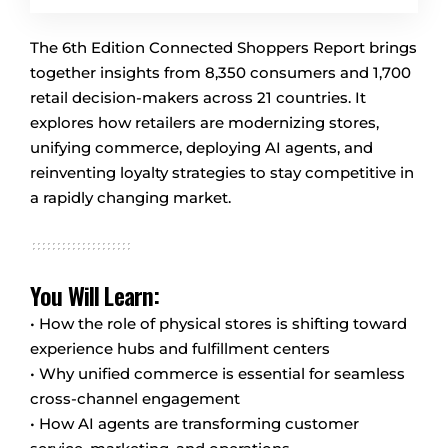
The 6th Edition Connected Shoppers Report brings
together insights from 8,350 consumers and 1,700
retail decision-makers across 21 countries. It
explores how retailers are modernizing stores,
unifying commerce, deploying AI agents, and
reinventing loyalty strategies to stay competitive in
a rapidly changing market.
You Will Learn:
• How the role of physical stores is shifting toward
experience hubs and fulfillment centers
• Why unified commerce is essential for seamless
cross-channel engagement
• How AI agents are transforming customer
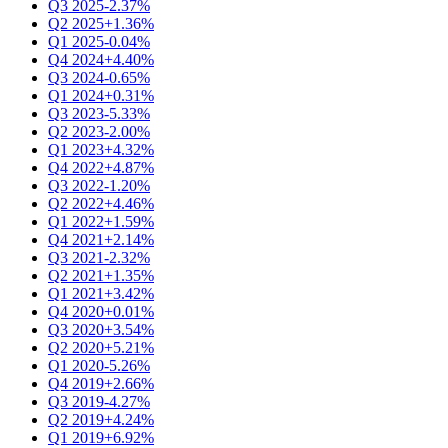
Q3 2025
-2.37%
Q2 2025
+1.36%
Q1 2025
-0.04%
Q4 2024
+4.40%
Q3 2024
-0.65%
Q1 2024
+0.31%
Q3 2023
-5.33%
Q2 2023
-2.00%
Q1 2023
+4.32%
Q4 2022
+4.87%
Q3 2022
-1.20%
Q2 2022
+4.46%
Q1 2022
+1.59%
Q4 2021
+2.14%
Q3 2021
-2.32%
Q2 2021
+1.35%
Q1 2021
+3.42%
Q4 2020
+0.01%
Q3 2020
+3.54%
Q2 2020
+5.21%
Q1 2020
-5.26%
Q4 2019
+2.66%
Q3 2019
-4.27%
Q2 2019
+4.24%
Q1 2019
+6.92%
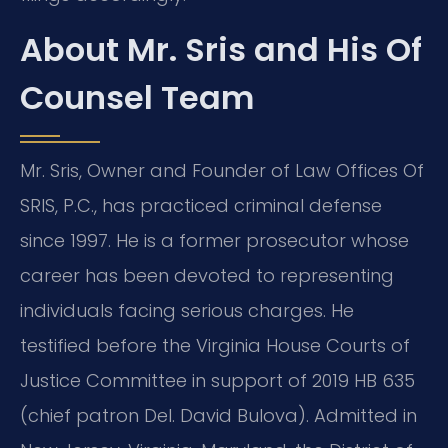
About Mr. Sris and His Of
Counsel Team
Mr. Sris, Owner and Founder of Law Offices Of
SRIS, P.C., has practiced criminal defense
since 1997. He is a former prosecutor whose
career has been devoted to representing
individuals facing serious charges. He
testified before the Virginia House Courts of
Justice Committee in support of 2019 HB 635
(chief patron Del. David Bulova). Admitted in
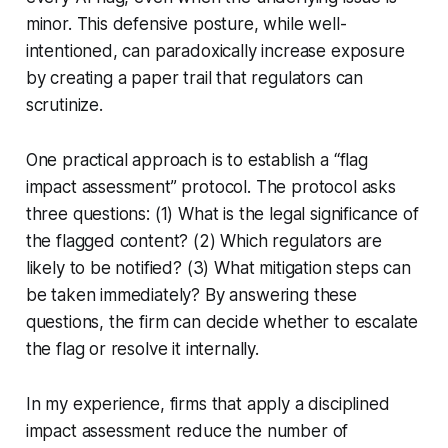
minor. This defensive posture, while well-
intentioned, can paradoxically increase exposure
by creating a paper trail that regulators can
scrutinize.
One practical approach is to establish a “flag
impact assessment” protocol. The protocol asks
three questions: (1) What is the legal significance of
the flagged content? (2) Which regulators are
likely to be notified? (3) What mitigation steps can
be taken immediately? By answering these
questions, the firm can decide whether to escalate
the flag or resolve it internally.
In my experience, firms that apply a disciplined
impact assessment reduce the number of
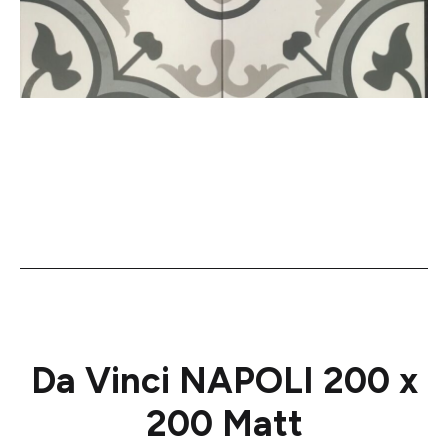
Da Vinci NAPOLI 200 x
200 Matt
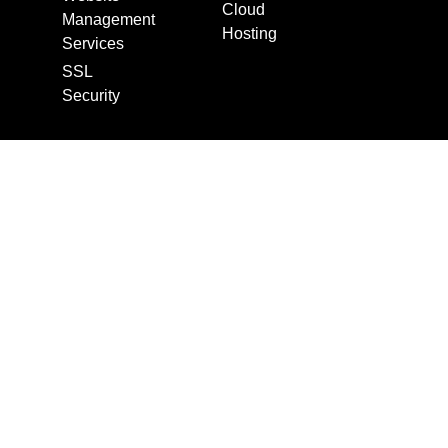
Cloud
Management
Hosting
Services
SSL
Security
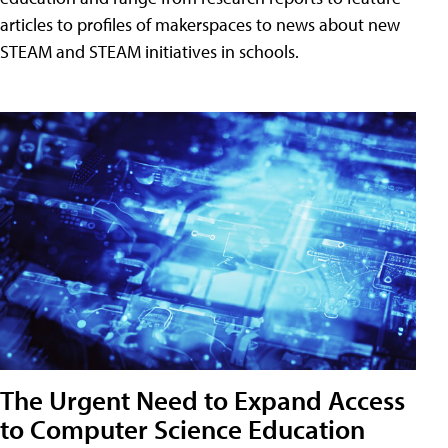
articles to profiles of makerspaces to news about new
STEAM and STEAM initiatives in schools.
The Urgent Need to Expand Access
to Computer Science Education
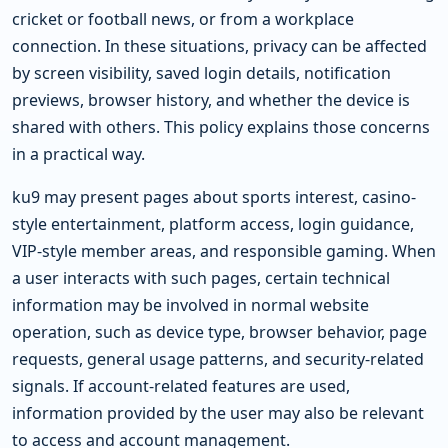
cricket or football news, or from a workplace
connection. In these situations, privacy can be affected
by screen visibility, saved login details, notification
previews, browser history, and whether the device is
shared with others. This policy explains those concerns
in a practical way.
ku9 may present pages about sports interest, casino-
style entertainment, platform access, login guidance,
VIP-style member areas, and responsible gaming. When
a user interacts with such pages, certain technical
information may be involved in normal website
operation, such as device type, browser behavior, page
requests, general usage patterns, and security-related
signals. If account-related features are used,
information provided by the user may also be relevant
to access and account management.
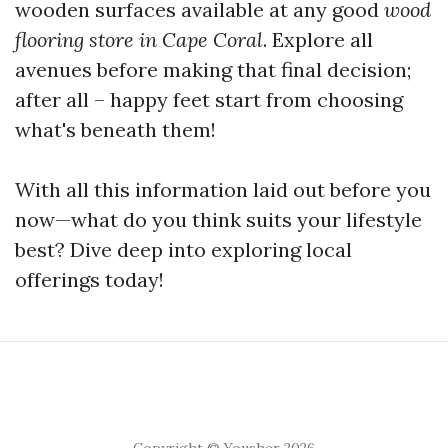
wooden surfaces available at any good
wood
flooring store in Cape Coral
. Explore all
avenues before making that final decision;
after all – happy feet start from choosing
what's beneath them!
With all this information laid out before you
now—what do you think suits your lifestyle
best? Dive deep into exploring local
offerings today!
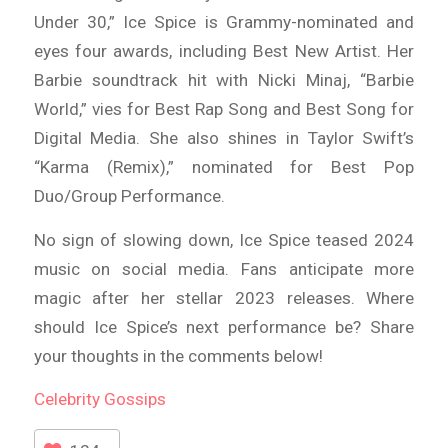
Under 30,” Ice Spice is Grammy-nominated and
eyes four awards, including Best New Artist. Her
Barbie soundtrack hit with Nicki Minaj, “Barbie
World,” vies for Best Rap Song and Best Song for
Digital Media. She also shines in Taylor Swift’s
“Karma (Remix),” nominated for Best Pop
Duo/Group Performance.
No sign of slowing down, Ice Spice teased 2024
music on social media. Fans anticipate more
magic after her stellar 2023 releases. Where
should Ice Spice’s next performance be? Share
your thoughts in the comments below!
Celebrity
Gossips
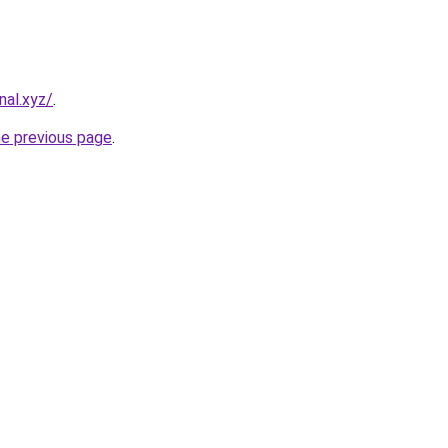
nal.xyz/
.
he previous page
.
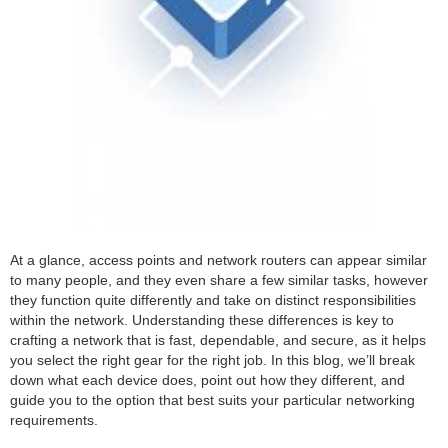
At a glance, access points and network routers can appear similar
to many people, and they even share a few similar tasks, however
they function quite differently and take on distinct responsibilities
within the network. Understanding these differences is key to
crafting a network that is fast, dependable, and secure, as it helps
you select the right gear for the right job. In this blog, we’ll break
down what each device does, point out how they different, and
guide you to the option that best suits your particular networking
requirements.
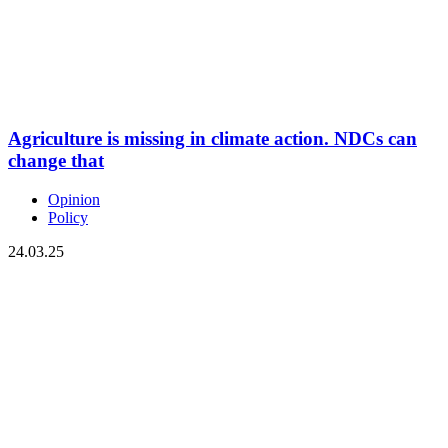
Agriculture is missing in climate action. NDCs can
change that
Opinion
Policy
24.03.25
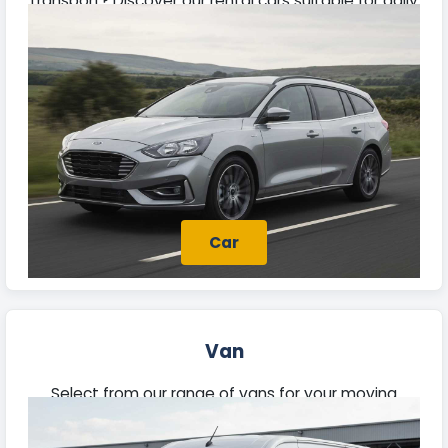
transport? Discover our rental cars suitable for daily
travel, weekend getaways, and business needs in
Bridport.
Car
Van
Select from our range of vans for your moving
needs, trades, or deliveries in Bridport. Each vehicle
offers ample space and reliable performance.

■ ■ ■ ■ ■ ■ ■

WHAT THIS TASK INVOLVES: Repeat the records above exactly, leaving out any pictures they contain.

WRITTEN REPLY:
The 6th Edition Connected Shoppers Report brings
together insights from 8,350 consumers and 1,700
retail decision-makers across 21 countries. It
explores how retailers are modernizing stores,
unifying commerce, deploying AI agents, and
reinventing loyalty strategies to stay competitive in
a rapidly changing market.
You Will Learn:
• How the role of physical stores is shifting toward
experience hubs and fulfillment centers
• Why unified commerce is essential for seamless
cross-channel engagement
• How AI agents are transforming customer
Q3 2025
-2.37%
Q2 2025
+1.36%
Q1 2025
-0.04%
Q4 2024
+4.40%
Q3 2024
-0.65%
Q1 2024
+0.31%
Q3 2023
-5.33%
Q2 2023
-2.00%
Q1 2023
+4.32%
Q4 2022
+4.87%
Q3 2022
-1.20%
Q2 2022
+4.46%
Q1 2022
+1.59%
Q4 2021
+2.14%
Q3 2021
-2.32%
Q2 2021
+1.35%
Q1 2021
+3.42%
Q4 2020
+0.01%
Q3 2020
+3.54%
Q2 2020
+5.21%
Q1 2020
-5.26%
Q4 2019
+2.66%
Q3 2019
-4.27%
Q2 2019
+4.24%
Q1 2019
+6.92%
About Mr. Sris and His Of
Counsel Team
Mr. Sris, Owner and Founder of Law Offices Of
SRIS, P.C., has practiced criminal defense
since 1997. He is a former prosecutor whose
career has been devoted to representing
individuals facing serious charges. He
testified before the Virginia House Courts of
Justice Committee in support of 2019 HB 635
(chief patron Del. David Bulova). Admitted in
minor. This defensive posture, while well-
intentioned, can paradoxically increase exposure
by creating a paper trail that regulators can
scrutinize.
One practical approach is to establish a “flag
impact assessment” protocol. The protocol asks
three questions: (1) What is the legal significance of
the flagged content? (2) Which regulators are
likely to be notified? (3) What mitigation steps can
be taken immediately? By answering these
questions, the firm can decide whether to escalate
the flag or resolve it internally.
In my experience, firms that apply a disciplined
impact assessment reduce the number of
Da Vinci NAPOLI 200 x
200 Matt
Cloud
Management
Hosting
Services
SSL
Security
articles to profiles of makerspaces to news about new
STEAM and STEAM initiatives in schools.
The Urgent Need to Expand Access
to Computer Science Education
cricket or football news, or from a workplace
connection. In these situations, privacy can be affected
by screen visibility, saved login details, notification
previews, browser history, and whether the device is
shared with others. This policy explains those concerns
in a practical way.
ku9 may present pages about sports interest, casino-
style entertainment, platform access, login guidance,
VIP-style member areas, and responsible gaming. When
a user interacts with such pages, certain technical
information may be involved in normal website
operation, such as device type, browser behavior, page
requests, general usage patterns, and security-related
signals. If account-related features are used,
information provided by the user may also be relevant
to access and account management.
wooden surfaces available at any good
wood
flooring store in Cape Coral
. Explore all
avenues before making that final decision;
after all – happy feet start from choosing
what's beneath them!
With all this information laid out before you
now—what do you think suits your lifestyle
best? Dive deep into exploring local
offerings today!
Under 30,” Ice Spice is Grammy-nominated and
eyes four awards, including Best New Artist. Her
Barbie soundtrack hit with Nicki Minaj, “Barbie
World,” vies for Best Rap Song and Best Song for
Digital Media. She also shines in Taylor Swift’s
“Karma (Remix),” nominated for Best Pop
Duo/Group Performance.
No sign of slowing down, Ice Spice teased 2024
music on social media. Fans anticipate more
magic after her stellar 2023 releases. Where
should Ice Spice’s next performance be? Share
your thoughts in the comments below!
Celebrity
Gossips
nal.xyz/
.
he previous page
.
At a glance, access points and network routers can appear similar
to many people, and they even share a few similar tasks, however
they function quite differently and take on distinct responsibilities
within the network. Understanding these differences is key to
crafting a network that is fast, dependable, and secure, as it helps
you select the right gear for the right job. In this blog, we’ll break
down what each device does, point out how they different, and
guide you to the option that best suits your particular networking
requirements.
Agriculture is missing in climate action. NDCs can
change that
Opinion
Policy
24.03.25
transport? Discover our rental cars suitable for daily
travel, weekend getaways, and business needs in
Bridport.
Car
Van
Select from our range of vans for your moving
needs, trades, or deliveries in Bridport. Each vehicle
offers ample space and reliable performance.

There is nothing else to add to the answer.